» WHAT IS REQUIRED: Locate each line in the records containing "zastaviť". Copy it.

» DATA FOR REVIEW:
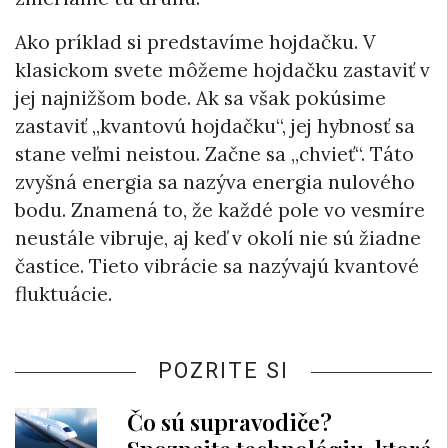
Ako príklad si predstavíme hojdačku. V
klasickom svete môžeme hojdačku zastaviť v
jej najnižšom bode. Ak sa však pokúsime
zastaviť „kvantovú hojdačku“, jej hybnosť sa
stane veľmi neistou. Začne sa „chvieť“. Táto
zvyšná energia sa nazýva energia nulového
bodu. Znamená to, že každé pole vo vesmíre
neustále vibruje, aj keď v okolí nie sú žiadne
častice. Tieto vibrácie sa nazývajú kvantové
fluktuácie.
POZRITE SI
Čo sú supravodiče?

» REPLY:
klasickom svete môžeme hojdačku zastaviť v
zastaviť „kvantovú hojdačku“, jej hybnosť sa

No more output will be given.